When does my pet need to see a veterinarian for heatstroke?

Every pet who suffers from excessive heat should see a veterinarian after cooling measures have been taken at home. If you suspect your pet is overheating, call your veterinarian and inform them of your arrival time after you cool your companion. Even if you successfully cool your pet down to 103 degrees in the first 10 to 15 minutes, you must take your pet to a veterinarian for a comprehensive evaluation. Some consequences of heat stroke may not show up for hours or even days, so close monitoring is essential to treat issues promptly. Potential problems include abnormal heart rhythms, kidney failure, neurological problems, and respiratory arrest.

How can I prevent heatstroke from occurring in my pet?

Despite the ever-present threat of heatstroke during the summer, you and your furry pal can still enjoy the great outdoors in warmer weather. Follow these tips to keep your pet safe:

  • Avoid going outside during the hottest part of the day and instead exercise and play in the early morning or late evening.
  • Stay off blacktop and asphalt and stick to walking on grass or another surface that doesn’t trap the sun’s rays. 
  • Always provide plenty of cool, fresh water for your pet.
  • Ensure there is adequate shade and ventilation when your pet is outdoors.
  • Keep in mind that if you’re hot, so is your pet, and head indoors.
  • Monitor your pet’s comfort level and know when to call it quits during playtime.
  • Leave your pet at home when you run errands and never leave them in a car, even if the windows are down.

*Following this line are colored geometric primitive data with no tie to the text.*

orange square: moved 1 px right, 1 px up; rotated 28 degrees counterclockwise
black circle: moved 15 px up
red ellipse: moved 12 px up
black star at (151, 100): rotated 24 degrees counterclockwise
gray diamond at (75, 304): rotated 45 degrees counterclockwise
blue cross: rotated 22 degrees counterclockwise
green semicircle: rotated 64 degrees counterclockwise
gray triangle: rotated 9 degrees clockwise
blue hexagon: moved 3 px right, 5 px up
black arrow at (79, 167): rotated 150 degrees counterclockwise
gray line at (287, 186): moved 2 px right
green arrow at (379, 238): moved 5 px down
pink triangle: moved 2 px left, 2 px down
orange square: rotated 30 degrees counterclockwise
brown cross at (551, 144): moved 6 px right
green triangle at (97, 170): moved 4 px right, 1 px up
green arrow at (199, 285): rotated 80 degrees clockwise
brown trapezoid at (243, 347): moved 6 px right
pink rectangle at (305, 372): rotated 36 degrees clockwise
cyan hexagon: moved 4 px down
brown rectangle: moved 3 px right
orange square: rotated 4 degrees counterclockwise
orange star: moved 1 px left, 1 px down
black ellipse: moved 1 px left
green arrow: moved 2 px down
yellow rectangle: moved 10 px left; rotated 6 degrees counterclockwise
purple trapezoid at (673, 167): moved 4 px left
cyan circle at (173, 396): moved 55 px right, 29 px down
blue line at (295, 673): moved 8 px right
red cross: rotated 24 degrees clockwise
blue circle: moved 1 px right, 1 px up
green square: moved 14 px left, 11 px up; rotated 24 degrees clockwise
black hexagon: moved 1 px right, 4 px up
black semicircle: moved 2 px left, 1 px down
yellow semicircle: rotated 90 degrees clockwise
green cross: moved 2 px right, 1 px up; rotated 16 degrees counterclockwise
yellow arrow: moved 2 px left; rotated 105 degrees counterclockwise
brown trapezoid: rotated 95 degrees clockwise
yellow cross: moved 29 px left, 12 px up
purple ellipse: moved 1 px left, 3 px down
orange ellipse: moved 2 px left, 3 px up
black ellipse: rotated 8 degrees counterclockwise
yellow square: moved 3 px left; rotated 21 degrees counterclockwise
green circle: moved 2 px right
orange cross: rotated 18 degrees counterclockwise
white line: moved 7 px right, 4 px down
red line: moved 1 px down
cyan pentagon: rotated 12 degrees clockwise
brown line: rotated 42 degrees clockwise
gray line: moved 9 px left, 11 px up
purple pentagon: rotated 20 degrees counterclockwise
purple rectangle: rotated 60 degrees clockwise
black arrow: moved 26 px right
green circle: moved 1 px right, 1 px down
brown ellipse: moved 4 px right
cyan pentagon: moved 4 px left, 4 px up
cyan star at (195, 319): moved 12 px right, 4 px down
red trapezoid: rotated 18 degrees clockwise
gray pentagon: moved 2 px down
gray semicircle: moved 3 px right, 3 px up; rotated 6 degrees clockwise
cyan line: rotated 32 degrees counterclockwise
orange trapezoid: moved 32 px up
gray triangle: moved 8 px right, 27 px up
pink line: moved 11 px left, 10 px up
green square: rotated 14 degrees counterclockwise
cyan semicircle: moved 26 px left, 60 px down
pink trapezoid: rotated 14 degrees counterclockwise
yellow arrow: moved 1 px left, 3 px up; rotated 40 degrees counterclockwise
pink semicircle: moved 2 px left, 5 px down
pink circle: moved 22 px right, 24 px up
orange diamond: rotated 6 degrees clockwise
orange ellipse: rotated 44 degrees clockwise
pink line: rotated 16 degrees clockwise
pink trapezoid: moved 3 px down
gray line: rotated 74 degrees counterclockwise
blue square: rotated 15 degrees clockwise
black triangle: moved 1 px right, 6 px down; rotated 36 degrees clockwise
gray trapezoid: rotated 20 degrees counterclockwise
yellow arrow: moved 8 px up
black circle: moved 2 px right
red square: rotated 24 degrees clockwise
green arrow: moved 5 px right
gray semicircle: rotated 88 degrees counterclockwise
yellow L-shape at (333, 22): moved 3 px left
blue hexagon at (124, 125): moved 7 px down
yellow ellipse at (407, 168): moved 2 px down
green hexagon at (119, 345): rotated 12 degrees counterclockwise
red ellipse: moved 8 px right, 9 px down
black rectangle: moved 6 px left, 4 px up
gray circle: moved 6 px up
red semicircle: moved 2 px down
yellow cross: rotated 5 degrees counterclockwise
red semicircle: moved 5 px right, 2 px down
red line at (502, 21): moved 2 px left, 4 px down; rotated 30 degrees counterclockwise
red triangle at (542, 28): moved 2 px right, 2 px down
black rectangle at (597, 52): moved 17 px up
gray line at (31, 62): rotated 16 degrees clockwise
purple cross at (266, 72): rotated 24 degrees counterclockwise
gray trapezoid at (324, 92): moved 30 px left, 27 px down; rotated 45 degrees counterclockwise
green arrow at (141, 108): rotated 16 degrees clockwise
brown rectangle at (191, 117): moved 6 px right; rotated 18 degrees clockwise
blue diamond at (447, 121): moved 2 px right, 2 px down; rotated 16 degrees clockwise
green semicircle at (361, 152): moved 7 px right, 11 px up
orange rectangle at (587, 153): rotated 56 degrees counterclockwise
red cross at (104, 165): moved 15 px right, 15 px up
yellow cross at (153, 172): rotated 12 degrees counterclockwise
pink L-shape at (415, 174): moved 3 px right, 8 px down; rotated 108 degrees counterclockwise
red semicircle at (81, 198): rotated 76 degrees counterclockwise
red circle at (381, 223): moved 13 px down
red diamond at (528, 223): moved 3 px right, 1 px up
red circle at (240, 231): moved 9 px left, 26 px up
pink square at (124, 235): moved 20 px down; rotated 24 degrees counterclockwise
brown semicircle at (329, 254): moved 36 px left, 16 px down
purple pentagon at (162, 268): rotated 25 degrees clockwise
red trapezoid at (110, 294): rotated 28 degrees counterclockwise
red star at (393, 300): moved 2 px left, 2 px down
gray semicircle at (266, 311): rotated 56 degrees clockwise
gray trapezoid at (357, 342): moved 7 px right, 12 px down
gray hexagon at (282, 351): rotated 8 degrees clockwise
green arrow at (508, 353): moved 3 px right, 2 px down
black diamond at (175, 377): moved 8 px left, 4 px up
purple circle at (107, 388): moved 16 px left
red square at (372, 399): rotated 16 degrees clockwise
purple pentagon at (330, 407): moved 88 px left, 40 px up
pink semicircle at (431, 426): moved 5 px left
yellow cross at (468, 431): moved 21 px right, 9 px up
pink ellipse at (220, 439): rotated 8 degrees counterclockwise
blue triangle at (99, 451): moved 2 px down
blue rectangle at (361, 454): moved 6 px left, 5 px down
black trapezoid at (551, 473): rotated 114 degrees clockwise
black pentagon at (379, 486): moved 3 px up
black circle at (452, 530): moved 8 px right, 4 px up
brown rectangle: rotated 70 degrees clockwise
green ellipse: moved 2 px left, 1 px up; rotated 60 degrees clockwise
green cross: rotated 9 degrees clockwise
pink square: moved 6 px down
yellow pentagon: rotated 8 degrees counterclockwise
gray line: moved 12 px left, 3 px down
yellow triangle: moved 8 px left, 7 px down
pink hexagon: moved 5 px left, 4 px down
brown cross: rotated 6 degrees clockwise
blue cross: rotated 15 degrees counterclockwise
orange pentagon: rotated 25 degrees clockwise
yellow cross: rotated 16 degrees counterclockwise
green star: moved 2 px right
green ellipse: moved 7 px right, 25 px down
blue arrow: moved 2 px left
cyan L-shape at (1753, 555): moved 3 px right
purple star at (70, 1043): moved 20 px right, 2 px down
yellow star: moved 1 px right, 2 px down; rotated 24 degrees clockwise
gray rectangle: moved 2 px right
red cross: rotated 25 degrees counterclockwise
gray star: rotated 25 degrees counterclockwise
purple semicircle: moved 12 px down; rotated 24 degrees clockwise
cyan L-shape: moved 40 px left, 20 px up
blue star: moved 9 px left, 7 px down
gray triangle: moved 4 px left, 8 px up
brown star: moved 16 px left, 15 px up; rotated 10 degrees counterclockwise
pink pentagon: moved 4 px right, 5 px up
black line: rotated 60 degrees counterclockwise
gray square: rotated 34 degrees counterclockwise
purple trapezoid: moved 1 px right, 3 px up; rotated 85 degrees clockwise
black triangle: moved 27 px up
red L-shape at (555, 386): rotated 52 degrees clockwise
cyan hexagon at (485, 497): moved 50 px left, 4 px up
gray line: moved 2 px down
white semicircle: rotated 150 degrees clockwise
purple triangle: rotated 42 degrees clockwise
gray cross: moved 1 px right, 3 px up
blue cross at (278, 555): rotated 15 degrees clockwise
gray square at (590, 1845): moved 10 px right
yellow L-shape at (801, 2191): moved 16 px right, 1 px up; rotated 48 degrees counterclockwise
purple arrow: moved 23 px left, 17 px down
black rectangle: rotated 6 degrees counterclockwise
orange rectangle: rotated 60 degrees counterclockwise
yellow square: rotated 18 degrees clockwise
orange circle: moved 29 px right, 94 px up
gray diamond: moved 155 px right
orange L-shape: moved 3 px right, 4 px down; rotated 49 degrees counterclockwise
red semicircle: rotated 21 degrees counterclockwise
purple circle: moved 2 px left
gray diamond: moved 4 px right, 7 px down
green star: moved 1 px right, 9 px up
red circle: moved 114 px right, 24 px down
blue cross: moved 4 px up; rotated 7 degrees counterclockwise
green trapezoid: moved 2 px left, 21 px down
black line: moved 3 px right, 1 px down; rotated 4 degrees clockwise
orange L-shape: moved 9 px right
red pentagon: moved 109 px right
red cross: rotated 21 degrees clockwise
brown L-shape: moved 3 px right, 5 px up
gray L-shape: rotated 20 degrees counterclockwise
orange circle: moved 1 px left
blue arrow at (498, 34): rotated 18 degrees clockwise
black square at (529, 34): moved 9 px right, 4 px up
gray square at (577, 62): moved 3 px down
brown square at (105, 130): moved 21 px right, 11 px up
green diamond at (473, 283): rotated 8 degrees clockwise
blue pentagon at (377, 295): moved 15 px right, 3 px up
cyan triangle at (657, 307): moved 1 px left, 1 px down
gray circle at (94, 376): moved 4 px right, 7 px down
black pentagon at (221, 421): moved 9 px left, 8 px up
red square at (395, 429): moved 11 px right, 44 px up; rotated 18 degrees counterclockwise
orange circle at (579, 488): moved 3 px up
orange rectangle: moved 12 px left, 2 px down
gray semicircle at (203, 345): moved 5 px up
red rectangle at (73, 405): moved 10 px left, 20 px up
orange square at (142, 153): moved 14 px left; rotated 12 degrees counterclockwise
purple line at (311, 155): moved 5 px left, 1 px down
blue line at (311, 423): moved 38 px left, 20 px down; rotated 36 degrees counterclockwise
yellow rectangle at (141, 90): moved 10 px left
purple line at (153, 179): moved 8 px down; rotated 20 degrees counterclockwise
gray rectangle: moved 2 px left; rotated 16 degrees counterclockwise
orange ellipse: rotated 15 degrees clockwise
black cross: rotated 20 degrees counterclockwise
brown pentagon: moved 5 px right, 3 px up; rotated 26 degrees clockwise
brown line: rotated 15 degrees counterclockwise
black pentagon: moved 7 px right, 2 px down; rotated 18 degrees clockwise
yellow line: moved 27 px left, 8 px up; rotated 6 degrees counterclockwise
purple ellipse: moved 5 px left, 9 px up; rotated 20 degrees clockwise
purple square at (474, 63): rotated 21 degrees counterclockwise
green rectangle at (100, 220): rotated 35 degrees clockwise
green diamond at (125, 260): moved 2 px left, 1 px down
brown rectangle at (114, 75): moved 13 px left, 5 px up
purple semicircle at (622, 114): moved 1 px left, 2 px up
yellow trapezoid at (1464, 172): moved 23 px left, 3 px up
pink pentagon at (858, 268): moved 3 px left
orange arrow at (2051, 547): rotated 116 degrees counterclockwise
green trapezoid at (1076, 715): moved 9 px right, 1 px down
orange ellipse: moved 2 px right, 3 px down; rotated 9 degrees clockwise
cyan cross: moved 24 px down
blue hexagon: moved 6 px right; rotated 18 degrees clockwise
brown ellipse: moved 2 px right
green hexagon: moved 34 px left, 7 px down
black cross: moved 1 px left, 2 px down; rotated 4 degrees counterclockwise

Although heatstroke can be a terrifying and deadly situation during summertime, you can take steps to keep your best friend safe and cool. Always keep a close eye on your furry pal when outdoors, provide plenty of water and shade, and head into an air-conditioned building at the first sign of overheating. By following these tips, you and your four-legged friend can enjoy the summer season.